- Goal of the exercise: Below are records to write out again, exactly as they read.

:: Entries supplied

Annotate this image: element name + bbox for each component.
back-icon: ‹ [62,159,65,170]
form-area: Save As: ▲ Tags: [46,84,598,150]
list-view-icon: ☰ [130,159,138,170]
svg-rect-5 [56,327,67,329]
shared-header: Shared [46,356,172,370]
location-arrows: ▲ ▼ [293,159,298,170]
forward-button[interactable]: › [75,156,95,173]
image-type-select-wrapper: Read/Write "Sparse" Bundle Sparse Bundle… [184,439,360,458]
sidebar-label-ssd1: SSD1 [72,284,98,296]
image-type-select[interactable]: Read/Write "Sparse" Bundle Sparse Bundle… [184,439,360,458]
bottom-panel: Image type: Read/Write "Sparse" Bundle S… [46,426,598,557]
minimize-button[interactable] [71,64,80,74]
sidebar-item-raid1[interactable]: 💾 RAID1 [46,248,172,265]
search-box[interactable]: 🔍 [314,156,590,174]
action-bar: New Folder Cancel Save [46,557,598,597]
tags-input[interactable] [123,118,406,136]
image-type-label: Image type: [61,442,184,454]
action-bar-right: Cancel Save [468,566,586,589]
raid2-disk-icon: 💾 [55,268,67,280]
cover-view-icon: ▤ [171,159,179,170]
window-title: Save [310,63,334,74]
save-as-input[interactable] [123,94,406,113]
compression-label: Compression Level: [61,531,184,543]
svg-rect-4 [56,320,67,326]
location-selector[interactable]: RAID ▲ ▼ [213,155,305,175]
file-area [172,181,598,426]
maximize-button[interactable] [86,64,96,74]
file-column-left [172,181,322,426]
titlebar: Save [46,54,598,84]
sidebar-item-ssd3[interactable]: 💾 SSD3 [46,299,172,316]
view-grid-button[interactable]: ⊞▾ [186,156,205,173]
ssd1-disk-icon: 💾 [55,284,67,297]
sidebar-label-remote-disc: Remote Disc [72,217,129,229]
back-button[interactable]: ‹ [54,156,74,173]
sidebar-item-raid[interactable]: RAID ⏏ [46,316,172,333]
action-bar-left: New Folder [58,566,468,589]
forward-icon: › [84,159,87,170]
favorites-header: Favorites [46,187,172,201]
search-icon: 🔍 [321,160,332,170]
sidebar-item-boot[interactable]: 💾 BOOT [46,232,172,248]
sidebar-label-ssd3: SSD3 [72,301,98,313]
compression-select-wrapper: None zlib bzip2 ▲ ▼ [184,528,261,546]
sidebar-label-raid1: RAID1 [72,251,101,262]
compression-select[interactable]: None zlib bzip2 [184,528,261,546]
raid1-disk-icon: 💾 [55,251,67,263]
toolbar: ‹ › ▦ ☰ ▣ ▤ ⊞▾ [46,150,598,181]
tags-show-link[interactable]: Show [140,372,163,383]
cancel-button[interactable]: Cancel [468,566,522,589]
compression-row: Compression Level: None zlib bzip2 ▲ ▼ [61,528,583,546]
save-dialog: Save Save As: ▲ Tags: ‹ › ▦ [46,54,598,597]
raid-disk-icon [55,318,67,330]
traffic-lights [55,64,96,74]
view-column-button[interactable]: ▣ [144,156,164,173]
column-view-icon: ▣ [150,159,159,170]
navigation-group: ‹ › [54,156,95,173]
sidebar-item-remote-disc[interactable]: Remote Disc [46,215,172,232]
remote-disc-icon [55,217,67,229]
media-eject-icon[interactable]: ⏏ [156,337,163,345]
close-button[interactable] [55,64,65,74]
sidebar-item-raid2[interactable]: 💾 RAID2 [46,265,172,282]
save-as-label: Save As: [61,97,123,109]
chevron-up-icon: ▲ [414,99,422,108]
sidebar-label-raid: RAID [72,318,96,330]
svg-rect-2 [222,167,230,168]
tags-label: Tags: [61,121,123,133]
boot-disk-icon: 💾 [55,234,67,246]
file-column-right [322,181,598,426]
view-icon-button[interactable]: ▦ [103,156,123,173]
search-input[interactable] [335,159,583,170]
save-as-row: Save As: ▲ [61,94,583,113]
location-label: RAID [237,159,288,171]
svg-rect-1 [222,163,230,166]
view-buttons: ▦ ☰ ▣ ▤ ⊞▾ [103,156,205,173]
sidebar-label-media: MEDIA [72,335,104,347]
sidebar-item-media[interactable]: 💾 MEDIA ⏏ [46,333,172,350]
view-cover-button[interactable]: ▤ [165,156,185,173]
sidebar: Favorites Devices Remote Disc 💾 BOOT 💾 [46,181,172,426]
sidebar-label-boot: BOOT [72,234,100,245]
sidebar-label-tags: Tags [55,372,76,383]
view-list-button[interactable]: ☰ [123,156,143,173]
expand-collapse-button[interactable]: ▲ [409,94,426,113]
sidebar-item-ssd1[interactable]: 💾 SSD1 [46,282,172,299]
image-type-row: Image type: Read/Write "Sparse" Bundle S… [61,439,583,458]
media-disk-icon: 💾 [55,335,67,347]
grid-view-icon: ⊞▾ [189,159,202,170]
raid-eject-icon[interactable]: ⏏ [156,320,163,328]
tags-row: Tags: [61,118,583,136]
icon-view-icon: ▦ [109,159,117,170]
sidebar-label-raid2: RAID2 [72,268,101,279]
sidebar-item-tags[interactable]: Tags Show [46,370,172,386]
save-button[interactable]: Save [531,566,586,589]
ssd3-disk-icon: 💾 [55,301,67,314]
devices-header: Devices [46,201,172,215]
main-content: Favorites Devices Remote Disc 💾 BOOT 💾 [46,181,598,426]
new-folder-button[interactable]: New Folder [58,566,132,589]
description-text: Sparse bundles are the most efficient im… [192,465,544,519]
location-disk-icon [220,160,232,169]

::::

- Answer space:
Annotate this image: element name + bbox for each component.
back-icon: ‹ [62,159,65,170]
form-area: Save As: ▲ Tags: [46,84,598,150]
list-view-icon: ☰ [130,159,138,170]
svg-rect-5 [56,327,67,329]
shared-header: Shared [46,356,172,370]
location-arrows: ▲ ▼ [293,159,298,170]
forward-button[interactable]: › [75,156,95,173]
image-type-select-wrapper: Read/Write "Sparse" Bundle Sparse Bundle… [184,439,360,458]
sidebar-label-ssd1: SSD1 [72,284,98,296]
image-type-select[interactable]: Read/Write "Sparse" Bundle Sparse Bundle… [184,439,360,458]
bottom-panel: Image type: Read/Write "Sparse" Bundle S… [46,426,598,557]
minimize-button[interactable] [71,64,80,74]
sidebar-item-raid1[interactable]: 💾 RAID1 [46,248,172,265]
search-box[interactable]: 🔍 [314,156,590,174]
action-bar: New Folder Cancel Save [46,557,598,597]
tags-input[interactable] [123,118,406,136]
image-type-label: Image type: [61,442,184,454]
action-bar-right: Cancel Save [468,566,586,589]
raid2-disk-icon: 💾 [55,268,67,280]
cover-view-icon: ▤ [171,159,179,170]
window-title: Save [310,63,334,74]
save-as-input[interactable] [123,94,406,113]
compression-label: Compression Level: [61,531,184,543]
svg-rect-4 [56,320,67,326]
location-selector[interactable]: RAID ▲ ▼ [213,155,305,175]
file-area [172,181,598,426]
maximize-button[interactable] [86,64,96,74]
file-column-left [172,181,322,426]
titlebar: Save [46,54,598,84]
sidebar-item-ssd3[interactable]: 💾 SSD3 [46,299,172,316]
view-grid-button[interactable]: ⊞▾ [186,156,205,173]
ssd1-disk-icon: 💾 [55,284,67,297]
sidebar-label-remote-disc: Remote Disc [72,217,129,229]
back-button[interactable]: ‹ [54,156,74,173]
sidebar-item-raid[interactable]: RAID ⏏ [46,316,172,333]
action-bar-left: New Folder [58,566,468,589]
forward-icon: › [84,159,87,170]
favorites-header: Favorites [46,187,172,201]
search-icon: 🔍 [321,160,332,170]
sidebar-item-boot[interactable]: 💾 BOOT [46,232,172,248]
sidebar-label-ssd3: SSD3 [72,301,98,313]
compression-select-wrapper: None zlib bzip2 ▲ ▼ [184,528,261,546]
sidebar-label-raid1: RAID1 [72,251,101,262]
compression-select[interactable]: None zlib bzip2 [184,528,261,546]
raid1-disk-icon: 💾 [55,251,67,263]
toolbar: ‹ › ▦ ☰ ▣ ▤ ⊞▾ [46,150,598,181]
tags-show-link[interactable]: Show [140,372,163,383]
cancel-button[interactable]: Cancel [468,566,522,589]
compression-row: Compression Level: None zlib bzip2 ▲ ▼ [61,528,583,546]
save-dialog: Save Save As: ▲ Tags: ‹ › ▦ [46,54,598,597]
raid-disk-icon [55,318,67,330]
traffic-lights [55,64,96,74]
view-column-button[interactable]: ▣ [144,156,164,173]
column-view-icon: ▣ [150,159,159,170]
navigation-group: ‹ › [54,156,95,173]
sidebar-item-remote-disc[interactable]: Remote Disc [46,215,172,232]
remote-disc-icon [55,217,67,229]
media-eject-icon[interactable]: ⏏ [156,337,163,345]
close-button[interactable] [55,64,65,74]
sidebar-item-raid2[interactable]: 💾 RAID2 [46,265,172,282]
save-as-label: Save As: [61,97,123,109]
chevron-up-icon: ▲ [414,99,422,108]
sidebar-label-raid: RAID [72,318,96,330]
svg-rect-2 [222,167,230,168]
tags-label: Tags: [61,121,123,133]
boot-disk-icon: 💾 [55,234,67,246]
file-column-right [322,181,598,426]
view-icon-button[interactable]: ▦ [103,156,123,173]
search-input[interactable] [335,159,583,170]
save-as-row: Save As: ▲ [61,94,583,113]
location-label: RAID [237,159,288,171]
svg-rect-1 [222,163,230,166]
view-buttons: ▦ ☰ ▣ ▤ ⊞▾ [103,156,205,173]
sidebar-label-media: MEDIA [72,335,104,347]
sidebar-item-media[interactable]: 💾 MEDIA ⏏ [46,333,172,350]
view-cover-button[interactable]: ▤ [165,156,185,173]
sidebar: Favorites Devices Remote Disc 💾 BOOT 💾 [46,181,172,426]
sidebar-label-boot: BOOT [72,234,100,245]
sidebar-label-tags: Tags [55,372,76,383]
view-list-button[interactable]: ☰ [123,156,143,173]
expand-collapse-button[interactable]: ▲ [409,94,426,113]
sidebar-item-ssd1[interactable]: 💾 SSD1 [46,282,172,299]
image-type-row: Image type: Read/Write "Sparse" Bundle S… [61,439,583,458]
media-disk-icon: 💾 [55,335,67,347]
grid-view-icon: ⊞▾ [189,159,202,170]
raid-eject-icon[interactable]: ⏏ [156,320,163,328]
tags-row: Tags: [61,118,583,136]
icon-view-icon: ▦ [109,159,117,170]
sidebar-label-raid2: RAID2 [72,268,101,279]
sidebar-item-tags[interactable]: Tags Show [46,370,172,386]
save-button[interactable]: Save [531,566,586,589]
ssd3-disk-icon: 💾 [55,301,67,314]
devices-header: Devices [46,201,172,215]
main-content: Favorites Devices Remote Disc 💾 BOOT 💾 [46,181,598,426]
new-folder-button[interactable]: New Folder [58,566,132,589]
description-text: Sparse bundles are the most efficient im… [192,465,544,519]
location-disk-icon [220,160,232,169]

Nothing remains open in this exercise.